From the point of view of someone who's asking, this is usually a bummer. Fairly often I'm stuck on a problem and want to ask something here, but I know the question will get closed due to being homework-like. This is definitely quite frustrating, and I've seen many people complaining about this both on the site and in real life, when chatting with friends of mine who come in here now and then.
However, it is important to consider that this site works based on other people voluntarily answering questions for free (or for internet points hahaha). As I started staying around for a little longer and taking the time to answer other people's questions, I started noticing that I was also naturally complaining about some questions. For example, from the point of view of an answerer, it is a bummer when
- equations are written on MS Paint instead of MathJax, making them difficult to read
- questions that just want you to solve their homework for them
- questions that are asking lots of different stuff in the same post and you can't answer because you only know how to address one or two points
and so on. These sorts of behavior need to be discouraged by the site to avoid it from spreading. The issue if these sorts of things become too common is that you'll eventually learn users no longer want to answer questions, and the premise of the website ends. Very often, edits are enough to correct the question and put it to a good standard. Whenever I have the time, I convert equations and texts posted as images to MathJax and leave a heads up for the author so they correct it next time. Closing a question that lacks focus has the author focus on what they are interested and perhaps separating the questions into a few more, so they become manageable.
Your question in particular doesn't have the issues I mentioned, but it does have some characteristics that do not match the site's style. In my point of view, an issue with "What did I do wrong?" is that while your question is particularly short, many aren't, and actually expect answerers to read paragraphs of calculations to find a mistake somewhere. If the site ever gets too filled with these sorts of questions, people will just stop answering. Furthermore, "Where is my mistake?" is a question that applies only to you, not to a broader community. Hence, from the point of the view of other users, these sorts of question are hardly useful. They are too specific to be found through search engines and you'll hardly end up in them to understand why this particular method works or not.
How to improve this question in particular?

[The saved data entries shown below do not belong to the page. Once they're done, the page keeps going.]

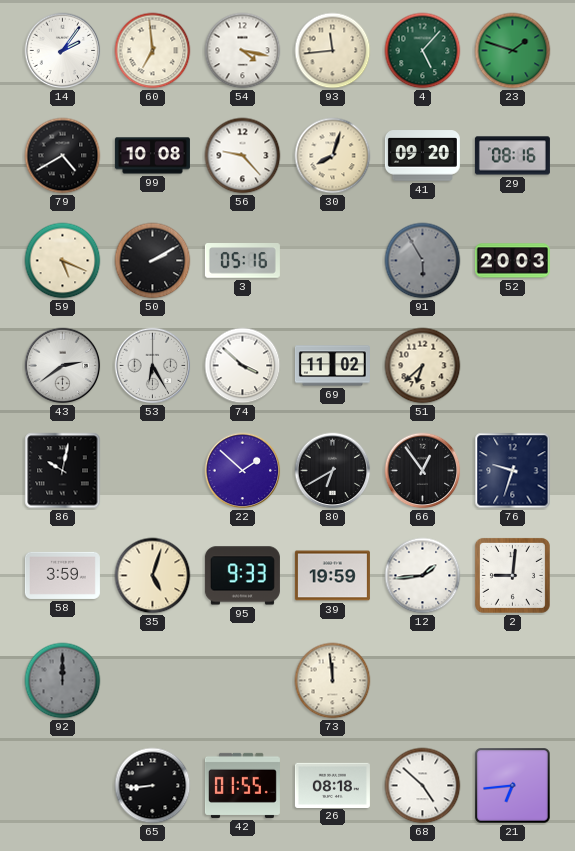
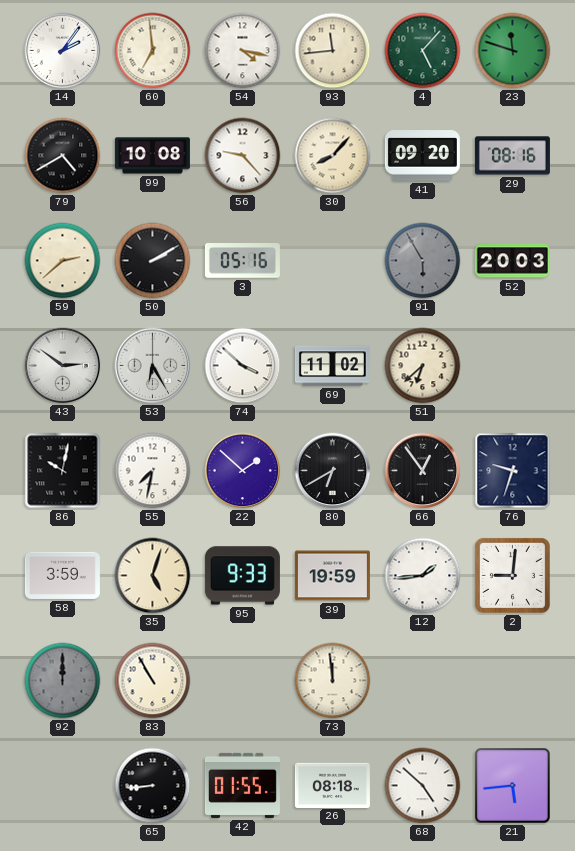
23: 1:48 -> 11:48
30: 8:03 -> 8:07
59: 5:19 -> 2:38
43: 2:39 -> 2:51
55: none -> 7:32
83: none -> 10:55
21: 6:44 -> 5:44
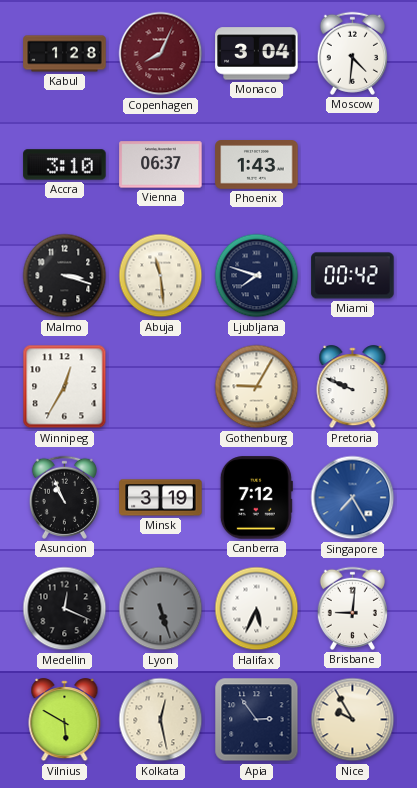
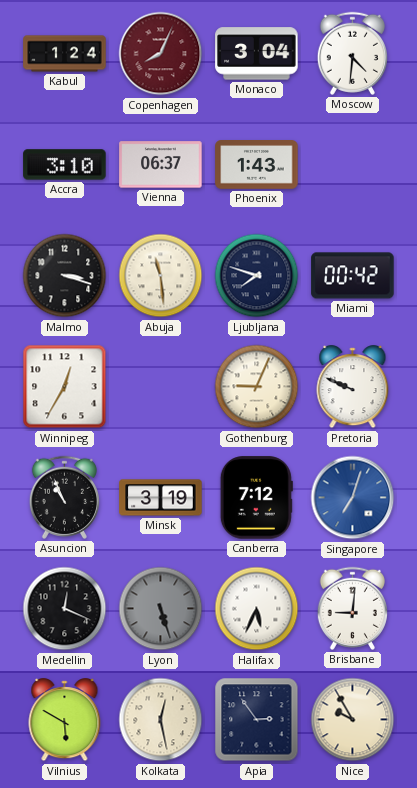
Kabul: 1:28 -> 1:24
Gothenburg: 9:05 -> 9:04
Singapore: 7:25 -> 7:03
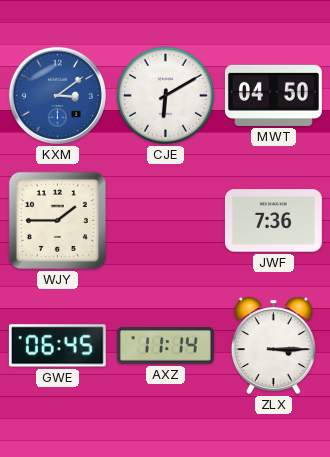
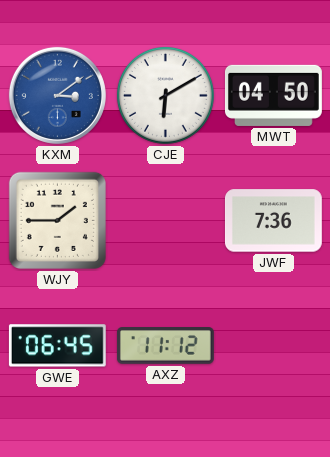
AXZ: 11:14 -> 11:12
ZLX: 3:15 -> none
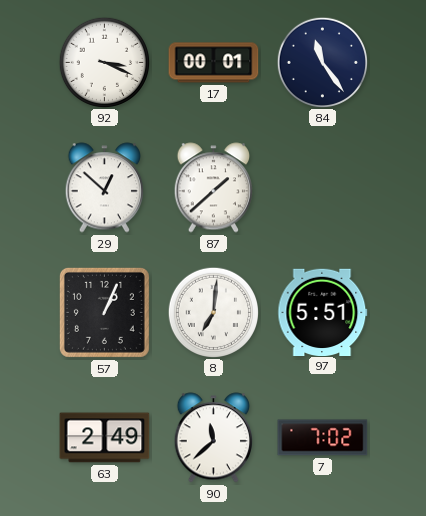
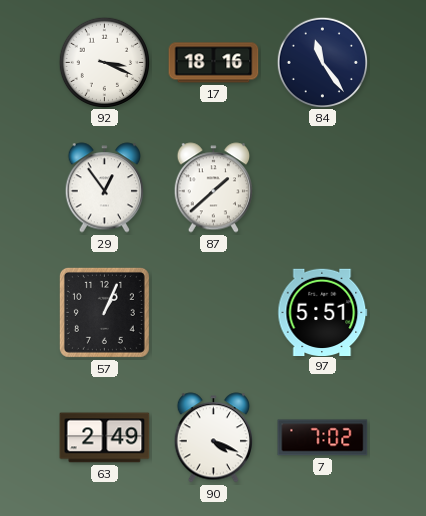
17: 00:01 -> 18:16
29: 12:52 -> 12:54
8: 7:01 -> none
90: 11:38 -> 4:19
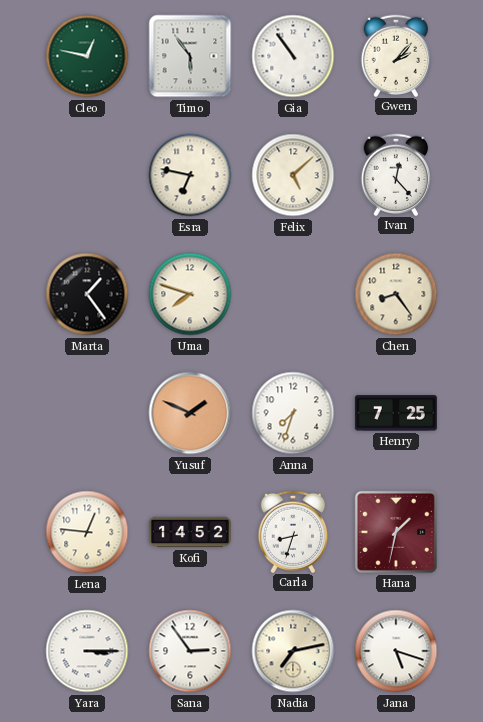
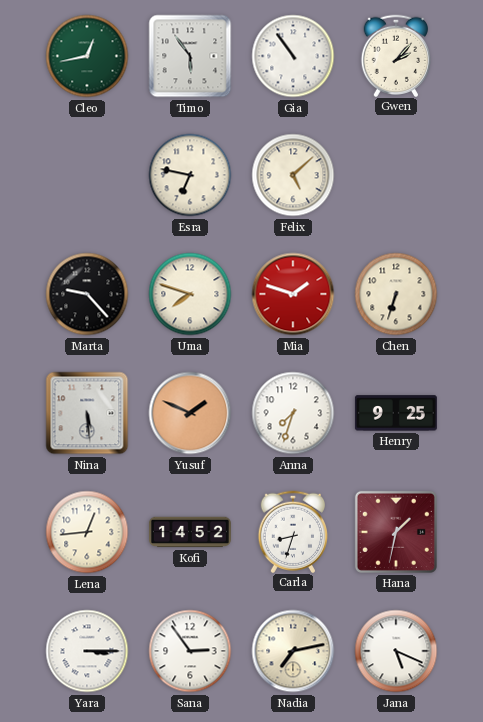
Cleo: 12:47 -> 12:43
Ivan: 12:23 -> none
Marta: 1:24 -> 9:23
Mia: none -> 1:48
Chen: 8:24 -> 6:33
Nina: none -> 5:29
Henry: 7:25 -> 9:25
Lena: 12:46 -> 12:44
Jana: 5:18 -> 5:19
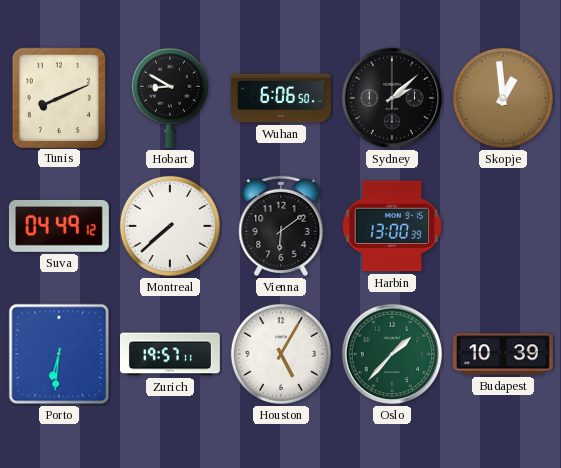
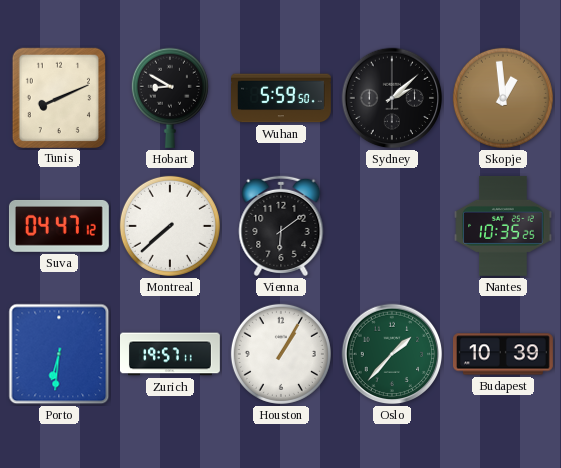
Wuhan: 6:06 -> 5:59
Suva: 04:49 -> 04:47
Harbin: 13:00 -> none
Nantes: none -> 10:35
Houston: 5:05 -> 1:05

My main suggestion is to get rid of "What did I do wrong?". Using Griffith's question as an example is not an issue (textbook questions are very often good starting points for deeper questions), but asking what you did wrong is sort of a red flag. As you mentioned in your post, you are confident that you did the integration right and checked it. Hence, you don't really need the details of the computation in there, nor do you need people to check what you did wrong. You already noticed that the problem seems to be in your expression of Coulomb's law (which is indeed wrong, as pointed out by the answer). Hence, isolate what you are actually concerned with and leave the details of the solution to the problem out of the question.
A structure for the question (I absolutely expect you will not copy this verbatim) could then be
I'm attempting at solving Griffiths Problem 2.14, which is [text]. I know how to do it with Gauss's Law, but when I tried using the fact that the electric field is given by [expression] I got a different answer, which led me to wonder whether that expression holds in every situation. What are the limits of applicability of this equation?
Notice this question has the following different features:
- doesn't provide complete solutions to lazy people that might lurk on the site later;
- the focus is no longer on checking your computations, but rather answering a conceptual question.
Of course, not everyone on the site might agree that this reformulation is adequate. Each person has a different interpretation of the site's rules and it is overall built as a community effort. In my particular understandment, this formulation would be more adequate (and it would allow for fairly interesting answers on how Coulomb's law gets adapted in Electrodynamics, for example).